These borrowings were collateralized by investment securities with fair values
approximately equal to the loan value. The weighted average interest rate on
short-term collateralized borrowings was 5.0 percent and 4.4 percent in 1999 and
1998, respectively. The primary risk associated with short-term collateralized
borrowings is that a counterparty will be unable to perform under the terms of
the contract. Our exposure is limited to the excess of the net replacement cost
of the securities over the value of the short-term investments (such excess was
not material at December 31, 1999). We believe the counterparties to our reverse
repurchase and dollar-roll agreements are financially responsible and that the
counterparty risk is minimal.
USE OF ESTIMATES
When we prepare financial statements in conformity with GAAP, we are
required to make estimates and assumptions that significantly affect various
reported amounts of assets and liabilities, and the disclosure of contingent
assets and liabilities at the date of the financial statements and revenues and
expenses during the reporting periods.
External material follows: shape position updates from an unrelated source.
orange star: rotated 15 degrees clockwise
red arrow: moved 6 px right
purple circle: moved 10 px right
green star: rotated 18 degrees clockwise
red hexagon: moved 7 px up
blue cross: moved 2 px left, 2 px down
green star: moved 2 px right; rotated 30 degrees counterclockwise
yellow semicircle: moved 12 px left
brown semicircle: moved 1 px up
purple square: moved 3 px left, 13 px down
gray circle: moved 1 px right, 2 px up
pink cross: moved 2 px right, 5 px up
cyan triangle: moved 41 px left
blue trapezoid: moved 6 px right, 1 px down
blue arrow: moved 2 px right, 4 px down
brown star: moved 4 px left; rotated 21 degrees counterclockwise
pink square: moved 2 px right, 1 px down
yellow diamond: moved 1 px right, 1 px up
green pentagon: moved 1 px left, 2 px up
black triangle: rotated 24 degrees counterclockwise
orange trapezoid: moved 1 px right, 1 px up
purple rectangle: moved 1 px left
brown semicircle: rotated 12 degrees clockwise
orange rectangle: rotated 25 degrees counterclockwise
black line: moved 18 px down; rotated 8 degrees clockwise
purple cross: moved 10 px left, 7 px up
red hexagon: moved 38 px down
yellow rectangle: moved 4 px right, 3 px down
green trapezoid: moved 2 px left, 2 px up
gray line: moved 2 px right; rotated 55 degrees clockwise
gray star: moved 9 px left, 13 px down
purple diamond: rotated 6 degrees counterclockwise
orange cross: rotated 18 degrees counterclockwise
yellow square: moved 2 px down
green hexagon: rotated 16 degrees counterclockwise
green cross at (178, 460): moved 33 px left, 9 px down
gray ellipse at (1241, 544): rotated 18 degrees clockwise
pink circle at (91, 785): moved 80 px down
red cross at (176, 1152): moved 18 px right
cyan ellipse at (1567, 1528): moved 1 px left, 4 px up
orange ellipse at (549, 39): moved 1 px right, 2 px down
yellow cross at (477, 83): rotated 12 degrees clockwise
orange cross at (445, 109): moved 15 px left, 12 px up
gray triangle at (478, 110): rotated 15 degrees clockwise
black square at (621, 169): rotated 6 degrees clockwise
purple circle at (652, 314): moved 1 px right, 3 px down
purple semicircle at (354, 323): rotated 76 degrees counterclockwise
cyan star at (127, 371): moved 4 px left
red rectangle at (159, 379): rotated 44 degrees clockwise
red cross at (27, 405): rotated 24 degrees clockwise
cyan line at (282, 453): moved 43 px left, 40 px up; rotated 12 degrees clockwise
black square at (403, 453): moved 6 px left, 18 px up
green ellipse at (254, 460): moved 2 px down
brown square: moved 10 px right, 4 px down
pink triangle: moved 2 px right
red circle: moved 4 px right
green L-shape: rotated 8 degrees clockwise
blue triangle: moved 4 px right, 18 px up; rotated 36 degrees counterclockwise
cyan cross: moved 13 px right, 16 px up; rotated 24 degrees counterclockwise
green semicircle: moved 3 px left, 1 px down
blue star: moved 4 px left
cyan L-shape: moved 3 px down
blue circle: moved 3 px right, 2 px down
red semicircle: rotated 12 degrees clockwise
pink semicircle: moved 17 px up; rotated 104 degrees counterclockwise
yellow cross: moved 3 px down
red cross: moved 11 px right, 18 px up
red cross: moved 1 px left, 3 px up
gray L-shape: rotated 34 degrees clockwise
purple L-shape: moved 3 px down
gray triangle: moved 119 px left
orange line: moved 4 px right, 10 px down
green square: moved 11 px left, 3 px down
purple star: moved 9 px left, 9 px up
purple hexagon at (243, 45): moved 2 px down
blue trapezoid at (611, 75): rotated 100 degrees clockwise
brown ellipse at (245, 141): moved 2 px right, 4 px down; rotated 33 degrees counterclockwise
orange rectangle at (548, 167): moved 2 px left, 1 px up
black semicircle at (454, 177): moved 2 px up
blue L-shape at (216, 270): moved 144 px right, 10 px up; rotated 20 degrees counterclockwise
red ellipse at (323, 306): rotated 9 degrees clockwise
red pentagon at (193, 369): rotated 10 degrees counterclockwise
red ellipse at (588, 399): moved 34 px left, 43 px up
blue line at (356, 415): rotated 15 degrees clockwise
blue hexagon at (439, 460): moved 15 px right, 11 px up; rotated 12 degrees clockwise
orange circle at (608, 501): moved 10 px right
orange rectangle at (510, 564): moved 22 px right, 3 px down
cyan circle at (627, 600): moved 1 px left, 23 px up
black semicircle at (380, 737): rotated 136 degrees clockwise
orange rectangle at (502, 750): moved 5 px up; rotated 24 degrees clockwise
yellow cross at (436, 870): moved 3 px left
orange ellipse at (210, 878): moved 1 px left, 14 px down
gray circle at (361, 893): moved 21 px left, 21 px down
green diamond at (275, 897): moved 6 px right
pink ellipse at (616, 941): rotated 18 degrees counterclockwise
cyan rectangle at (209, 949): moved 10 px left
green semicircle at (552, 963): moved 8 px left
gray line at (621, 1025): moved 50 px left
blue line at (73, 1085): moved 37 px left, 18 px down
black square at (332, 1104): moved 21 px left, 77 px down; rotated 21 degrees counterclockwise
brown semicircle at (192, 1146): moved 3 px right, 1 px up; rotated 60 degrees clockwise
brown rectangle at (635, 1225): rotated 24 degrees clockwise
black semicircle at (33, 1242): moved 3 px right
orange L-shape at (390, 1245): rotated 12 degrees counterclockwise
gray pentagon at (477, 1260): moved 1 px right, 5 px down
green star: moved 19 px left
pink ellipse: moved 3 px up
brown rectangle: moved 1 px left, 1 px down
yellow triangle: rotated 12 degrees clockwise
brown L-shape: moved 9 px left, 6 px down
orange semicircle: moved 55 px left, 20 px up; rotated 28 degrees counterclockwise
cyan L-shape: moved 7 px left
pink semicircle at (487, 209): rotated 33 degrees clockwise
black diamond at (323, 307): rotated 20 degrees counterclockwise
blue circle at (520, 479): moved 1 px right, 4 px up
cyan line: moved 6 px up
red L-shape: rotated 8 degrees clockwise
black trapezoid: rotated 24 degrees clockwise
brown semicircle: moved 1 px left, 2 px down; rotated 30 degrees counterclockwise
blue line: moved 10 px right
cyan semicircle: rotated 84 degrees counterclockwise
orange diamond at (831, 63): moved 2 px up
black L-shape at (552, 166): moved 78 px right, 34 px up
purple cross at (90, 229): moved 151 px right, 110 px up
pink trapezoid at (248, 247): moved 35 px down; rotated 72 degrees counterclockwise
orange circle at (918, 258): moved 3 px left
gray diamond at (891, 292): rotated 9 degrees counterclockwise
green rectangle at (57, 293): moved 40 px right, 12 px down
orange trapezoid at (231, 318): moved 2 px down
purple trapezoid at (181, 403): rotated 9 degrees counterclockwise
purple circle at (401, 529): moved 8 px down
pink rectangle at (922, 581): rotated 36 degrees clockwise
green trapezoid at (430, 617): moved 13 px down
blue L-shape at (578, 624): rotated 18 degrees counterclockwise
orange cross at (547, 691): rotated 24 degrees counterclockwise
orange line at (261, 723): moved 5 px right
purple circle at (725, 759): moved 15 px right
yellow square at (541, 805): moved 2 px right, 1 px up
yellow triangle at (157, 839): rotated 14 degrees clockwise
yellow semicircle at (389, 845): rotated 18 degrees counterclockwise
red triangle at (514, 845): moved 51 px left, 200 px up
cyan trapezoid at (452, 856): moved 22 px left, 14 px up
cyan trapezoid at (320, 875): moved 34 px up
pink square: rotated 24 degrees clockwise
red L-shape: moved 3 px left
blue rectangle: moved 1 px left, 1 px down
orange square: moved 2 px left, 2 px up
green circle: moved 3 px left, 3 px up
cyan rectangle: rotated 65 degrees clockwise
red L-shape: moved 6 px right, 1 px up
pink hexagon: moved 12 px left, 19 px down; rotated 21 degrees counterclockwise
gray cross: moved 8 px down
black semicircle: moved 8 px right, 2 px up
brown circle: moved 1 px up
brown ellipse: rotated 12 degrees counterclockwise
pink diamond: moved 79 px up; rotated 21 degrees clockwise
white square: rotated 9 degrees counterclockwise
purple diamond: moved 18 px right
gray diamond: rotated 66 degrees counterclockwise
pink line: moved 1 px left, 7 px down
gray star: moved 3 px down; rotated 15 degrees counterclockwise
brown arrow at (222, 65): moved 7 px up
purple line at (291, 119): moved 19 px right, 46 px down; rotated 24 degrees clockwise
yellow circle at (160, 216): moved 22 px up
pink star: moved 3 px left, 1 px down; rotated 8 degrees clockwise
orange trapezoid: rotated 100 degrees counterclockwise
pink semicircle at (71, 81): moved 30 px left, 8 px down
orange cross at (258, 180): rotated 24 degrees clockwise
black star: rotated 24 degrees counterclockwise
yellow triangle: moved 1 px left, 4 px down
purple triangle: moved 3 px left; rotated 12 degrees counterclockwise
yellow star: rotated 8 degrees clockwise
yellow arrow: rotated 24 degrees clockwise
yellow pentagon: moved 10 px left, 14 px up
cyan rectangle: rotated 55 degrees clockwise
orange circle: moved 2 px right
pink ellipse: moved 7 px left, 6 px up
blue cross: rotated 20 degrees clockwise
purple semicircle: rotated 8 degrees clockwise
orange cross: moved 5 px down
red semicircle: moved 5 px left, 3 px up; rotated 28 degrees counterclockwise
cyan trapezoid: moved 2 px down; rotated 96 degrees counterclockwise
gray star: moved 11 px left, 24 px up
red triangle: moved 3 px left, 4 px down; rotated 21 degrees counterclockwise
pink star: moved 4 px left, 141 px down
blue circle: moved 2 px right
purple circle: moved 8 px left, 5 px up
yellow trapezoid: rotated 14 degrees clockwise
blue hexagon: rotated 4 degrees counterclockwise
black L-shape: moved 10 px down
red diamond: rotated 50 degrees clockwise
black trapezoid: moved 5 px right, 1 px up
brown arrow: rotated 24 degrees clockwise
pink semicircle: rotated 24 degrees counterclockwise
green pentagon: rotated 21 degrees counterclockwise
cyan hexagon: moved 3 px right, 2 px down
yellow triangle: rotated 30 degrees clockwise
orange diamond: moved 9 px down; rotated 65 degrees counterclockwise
For example, we use significant estimates
and assumptions in calculating values for the cost of policies produced, the
cost of policies purchased, goodwill, insurance liabilities, liabilities related
to litigation, guaranty fund assessment accruals and deferred income taxes. If
our future experience differs materially from these estimates and assumptions,
our financial statements could be affected.
FAIR VALUES OF FINANCIAL INSTRUMENTS
We use the following methods and assumptions to determine the estimated
fair values of financial instruments:
INVESTMENT SECURITIES. For fixed maturity securities (including redeemable
preferred stocks) and for equity and trading securities, we use quotes from
independent pricing services, where available. For investment securities
for which such quotes are not available, we use values obtained from
broker-dealer market makers or by discounting expected future cash flows
using a current market rate appropriate for the yield, credit quality, and
(for fixed maturity securities) the maturity of the investment being
priced.
CASH AND CASH EQUIVALENTS. The carrying amount for these instruments
approximates their estimated fair value.
MORTGAGE LOANS AND POLICY LOANS. We discount future expected cash flows for
loans included in our investment portfolio based on interest rates
currently being offered for similar loans to borrowers with similar credit
ratings. We aggregate loans with similar characteristics in our
calculations.
OTHER INVESTED ASSETS. We use quoted market prices, where available. When
quotes are not available, we estimate the fair value based on: (i)
discounted future expected cash flows; or (ii) independent transactions
which establish a value for our investment. When we are unable to estimate
a fair value, we assume a market value equal to carrying value.
INSURANCE LIABILITIES FOR INTEREST-SENSITIVE PRODUCTS. We discount future
expected cash flows based on interest rates currently being offered for
similar contracts with similar maturities.
INVESTMENT BORROWINGS. Due to the short-term nature of these borrowings
(terms generally less than 30 days), estimated fair values are assumed to
approximate the carrying amount reported in the balance sheet.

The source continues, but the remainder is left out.